Reporting Stack Vision Notes

07 May 2019

Where We Are

Nifi batch ingestion, transform, sink
Superset on SQL
Nifi central, plays a big role
What would be required in this setup if we wanted to see in a report, an extra data field found in requisition? A lot of coordination and knowledge of Nifi

Position the Reporting Stack as central for empowering analysis, assisting with integrations, and enabling smart workflows.

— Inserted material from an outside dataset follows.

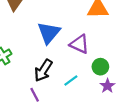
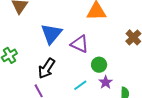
cyan line: (71, 80) -> (80, 85), moved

Analysis, integrations, smarter workflows
- Tools, infrastructure, community practices for all things reports
- Open standards for integrations
- Smarter workflows, ex: resupply knowing fridge (because of RTM), how much need and by when, sourced from HMIS (e.g. DHIS2)
Match OpenLMIS for upgradeability, reliability, community contribution
- Upgrade, out-of-box report upgrades as OpenLMIS does
- Reliability, stack "just works" when starting, stopping, upgrading, etc.
- An implementation should have clear expectations for how they can build, modify, and share reports with the community

Batch oriented
API
- Requires correct configuration (user, roles)
- API's have been (have to be) modified to support mass data ingestion
Finicky Scheduling
- Since working in batch operations
- Write operations needing coordination, which will become more complex as we add more data management
Schema Management

More boxes, separate out responsibilities
Nifi no longer pulls from reference data and requisition services
Services streaming their changes to Kafka and Connect, with data pumps, PubSub, CDC/Debezium
Nifi processors transforms messages from input topic to output topic
- Moving away from authentication
- Moving away from hitting APIs
Connect sink to reporting db (which now has Flyway)
Schema Registry for schema management
Monitoring (Prometheus and Grafana), how long is the pipeline taking, from data going into requisition, to data being available for reporting
Services now may access reporting db for smarter workflows (like adv. forecasting)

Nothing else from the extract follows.